Mr Seale recommends Rio as a good location to invest as “there will always be someone interested in buying it”.
“We have recently sold three- bedroom apartments in Ipanema for under $400,000, with mainly Europeans snapping up the bargains found in older style apartments that may require some work – such as no private garage and some stairs to walk up,” he adds. “Europeans value the character of older architecture, while Brazilians prefer newer, more recent constructions, so apartments in older buildings can make fantastic investments if buyers are willing to spend on renovation.”
He adds that Rio has particular idiosyncrasies that mean buyers must engage an agent who knows the local market intimately.
“Prices of particular blocks can vary significantly from street to street, as fussy locals simply prefer some to others. The ultimate purchase is an investment that appeals to foreigners as well as locals and other Brazilians buying and renting in Rio,” he advises.
“Properties anywhere on the beach are assets that rarely fall in price and can be difficult to source.
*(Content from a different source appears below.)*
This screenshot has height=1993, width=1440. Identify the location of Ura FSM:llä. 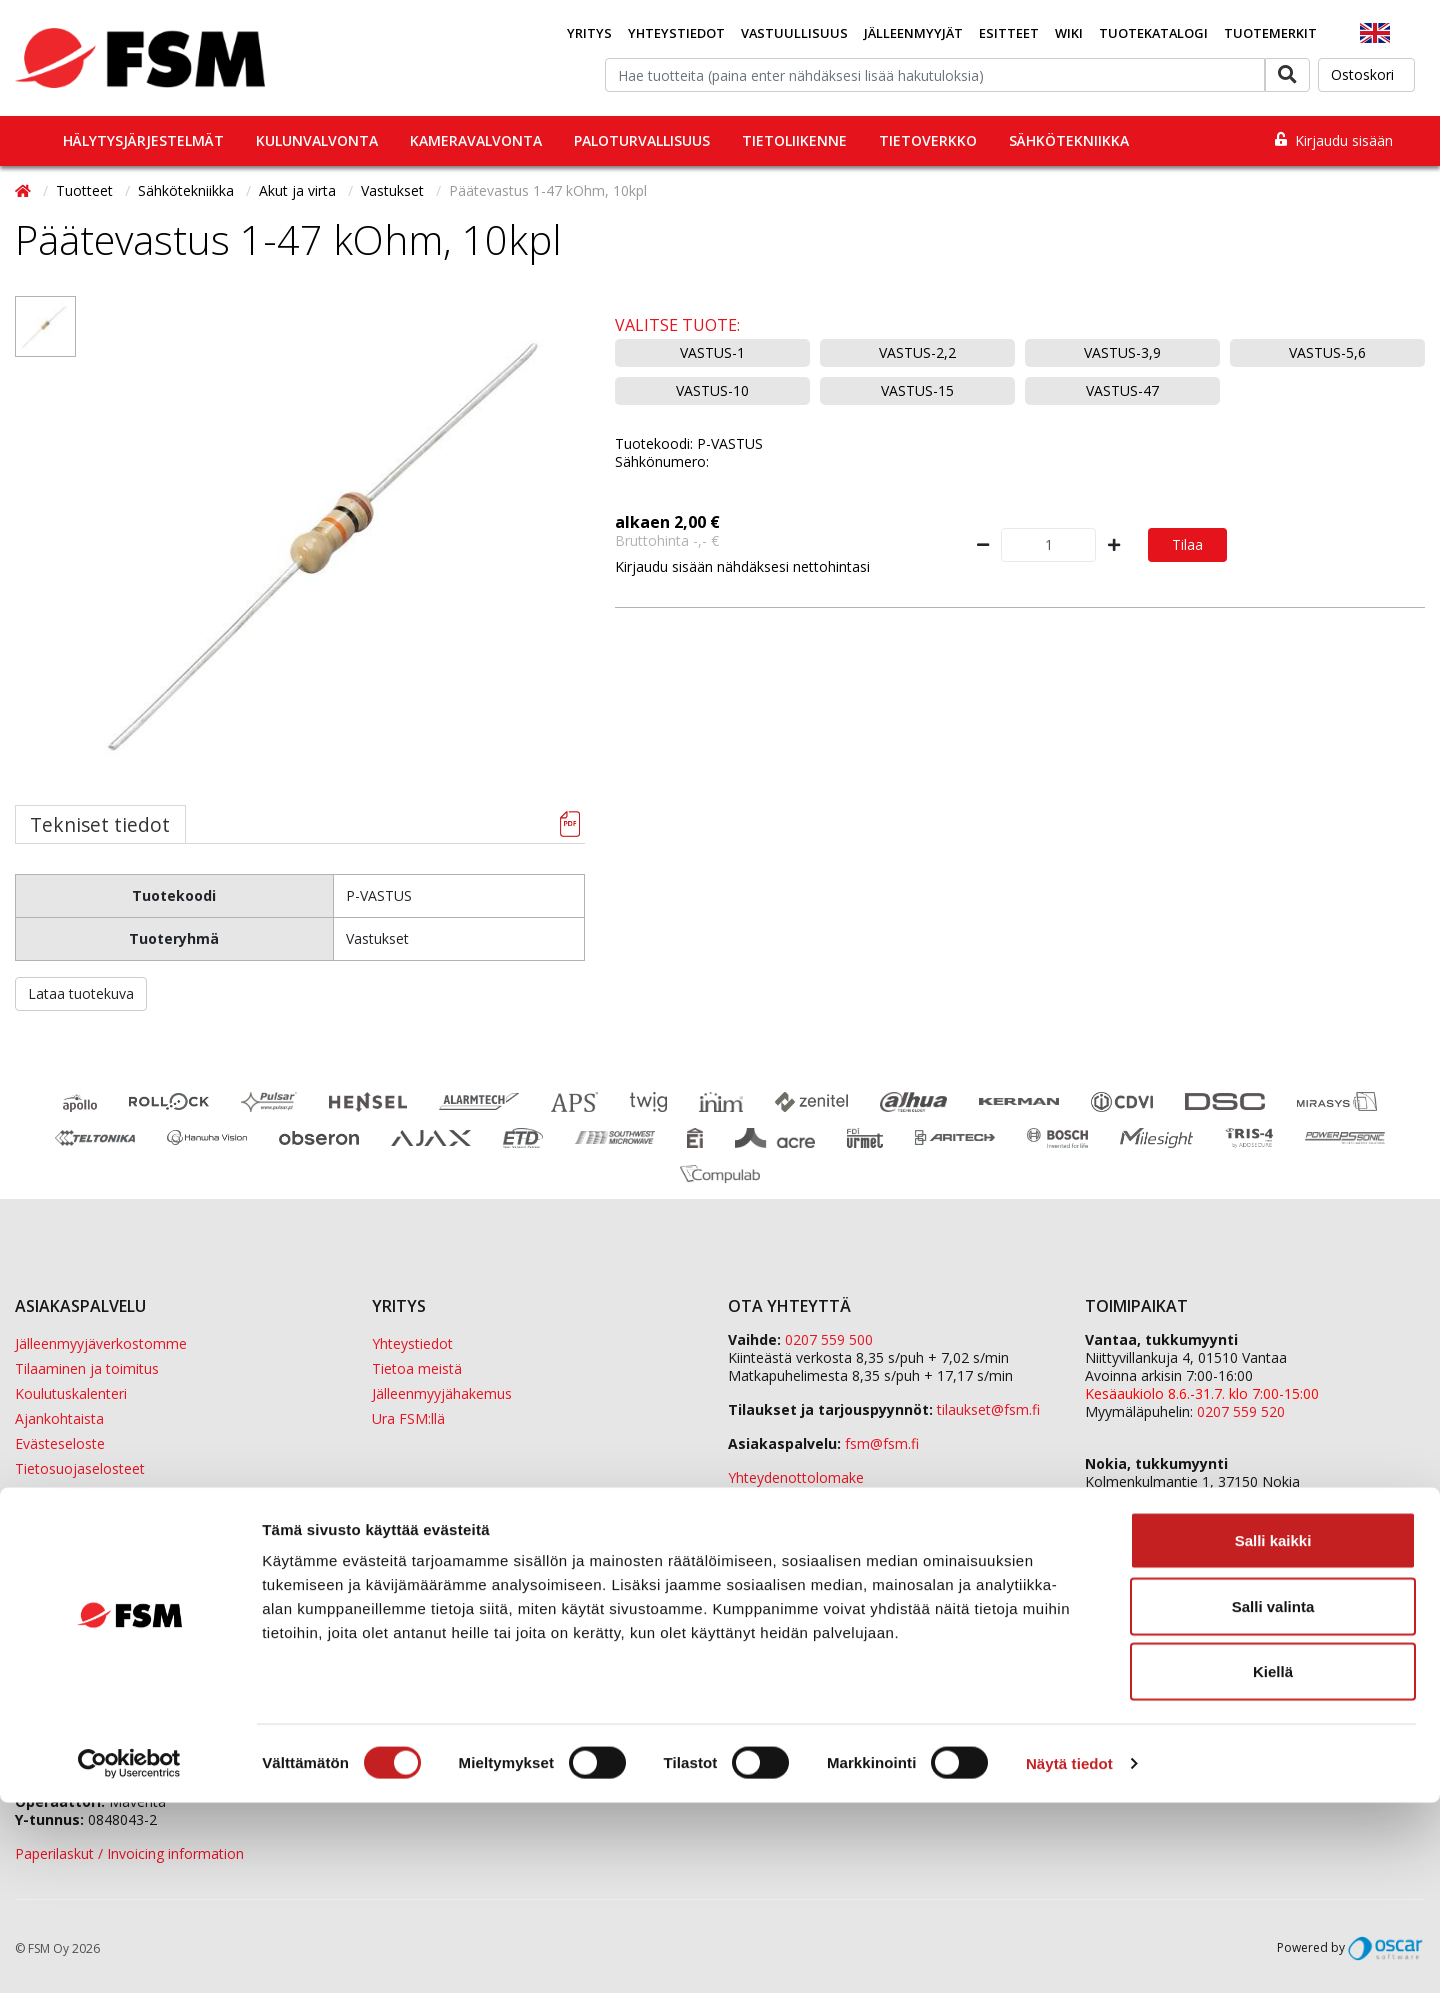 (408, 1418).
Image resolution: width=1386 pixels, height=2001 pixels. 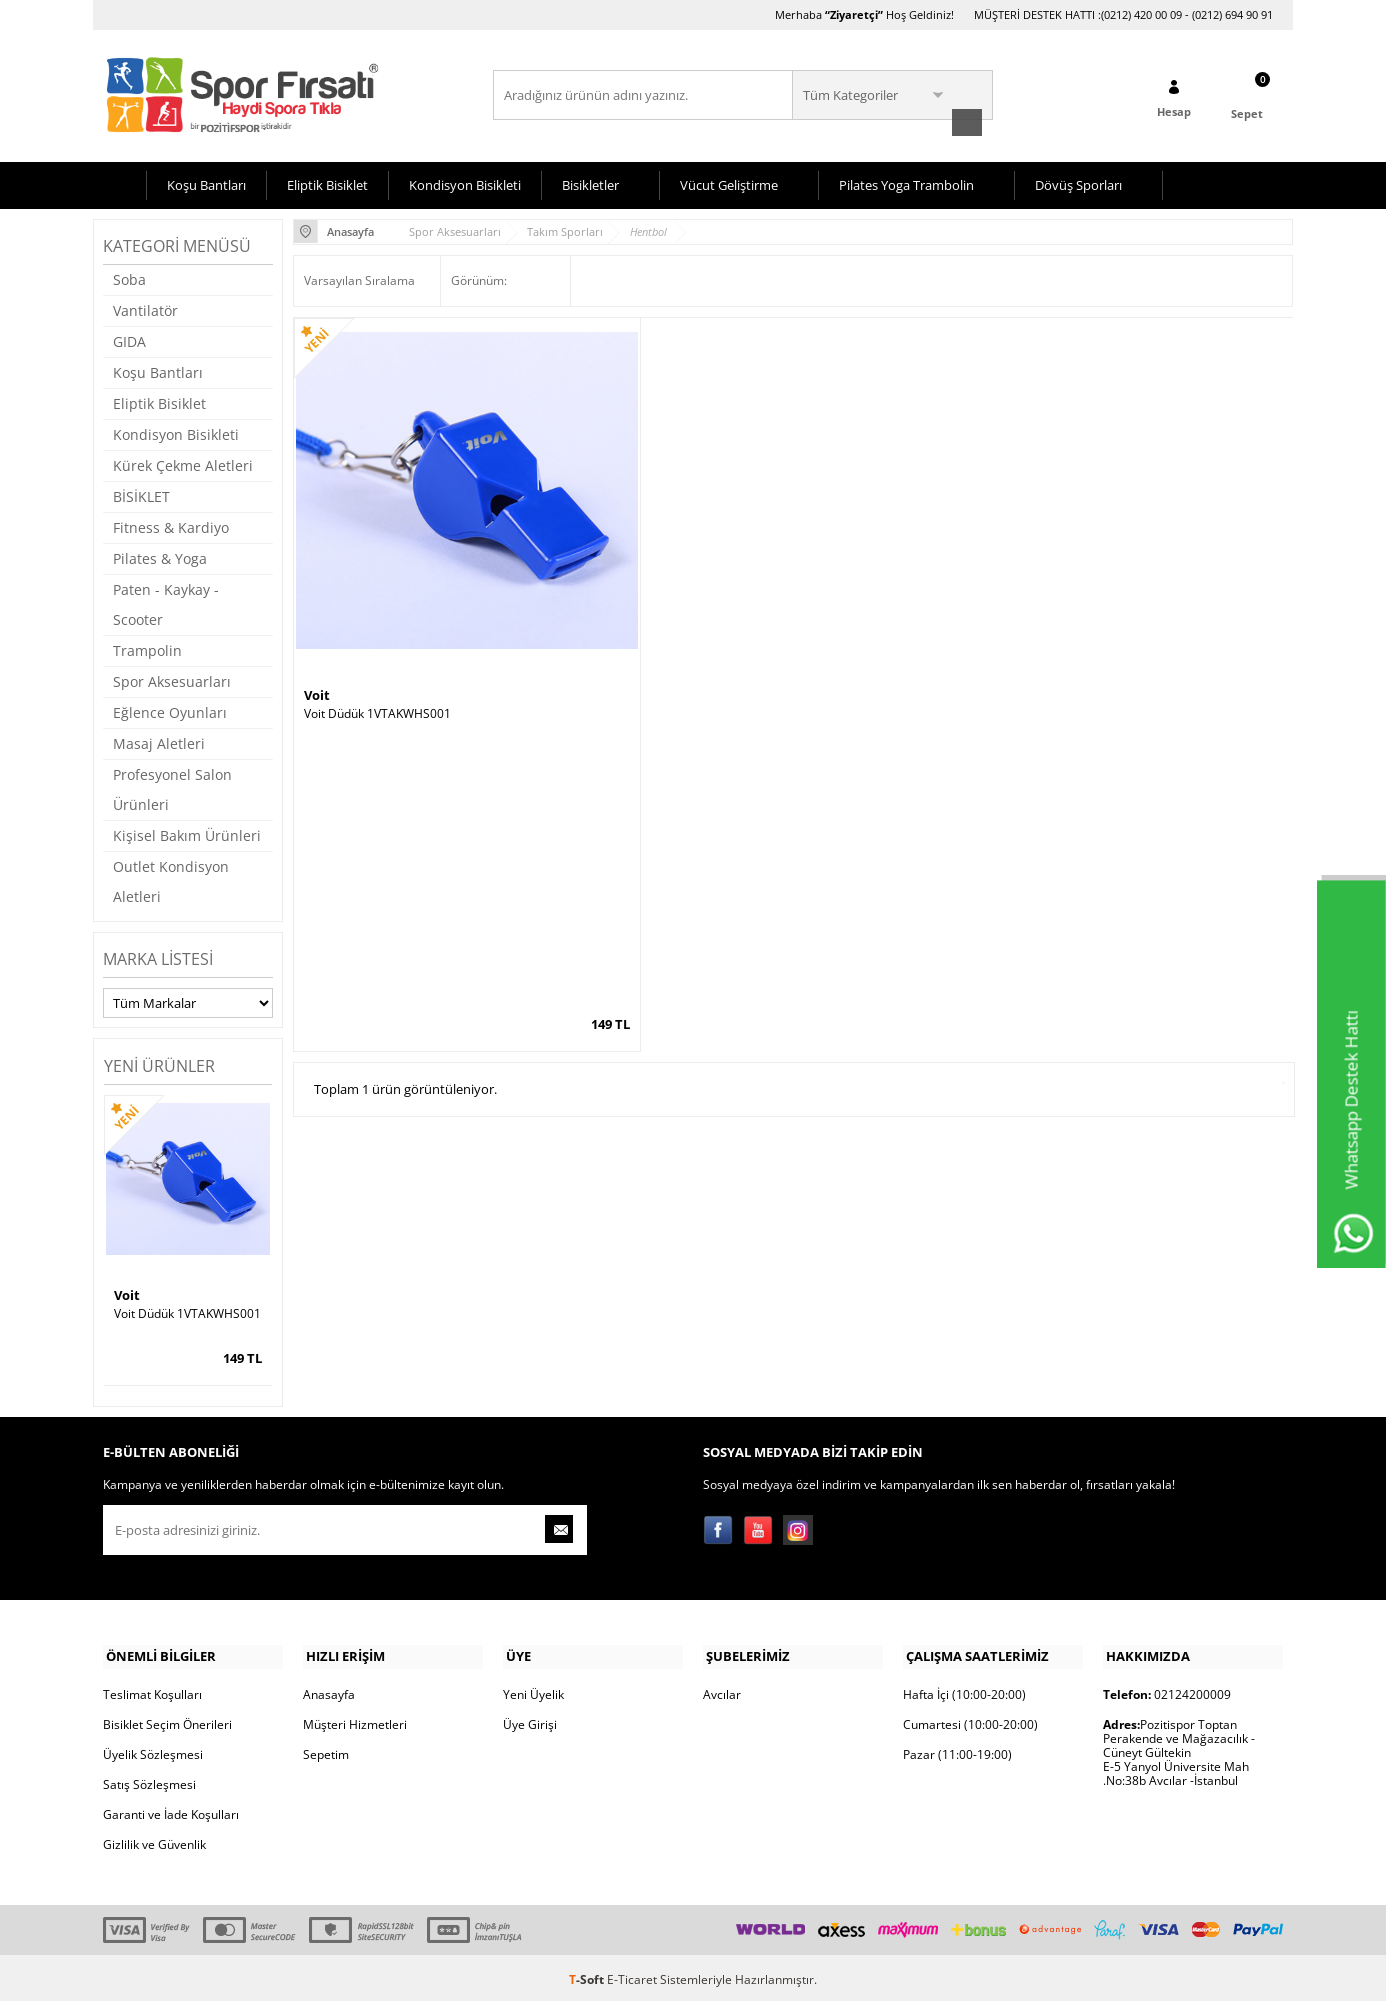 I want to click on Pazar (11:00-19:00), so click(x=957, y=1750).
There are some deals to be found, but small beachfront apartments are currently priced at around $1.7m and the prices in general haven’t dropped off much during the downturn.”
For investors looking for a bargain, Brazil has a lot more to offer than just Rio, says Mr Midgley.
“We have sold lots of property in other beautiful tourism hot spots towards the north of Brazil, which offers a calmer lifestyle than the big cities.”
Mr Smith urges caution. “If you make this choice, be prepared for hard work,” he says. “It is ultimately a third world country and many things don’t run smoothly. We found it useful to use expat forums to get feedback on specific locations, agents and developers and there is no harm calling any Brazilians you know for their opinions.”
Rental yields in Brazil
Yields range from 3 per cent to 7 per cent, depending on whether apartments are rented long- or short-term, as of November last year.
Rio de Janeiro
Average yield: 3.6 per cent for a 200 square metre flat, which typically costs US$857,400.
Average yield: 6.4 per cent for a 200 square metre flat, which typically goes for $495,400.
Barra da Tijuca
Average yield: 3.8 per cent for a 200 square metre flat, which typically goes for $604,600.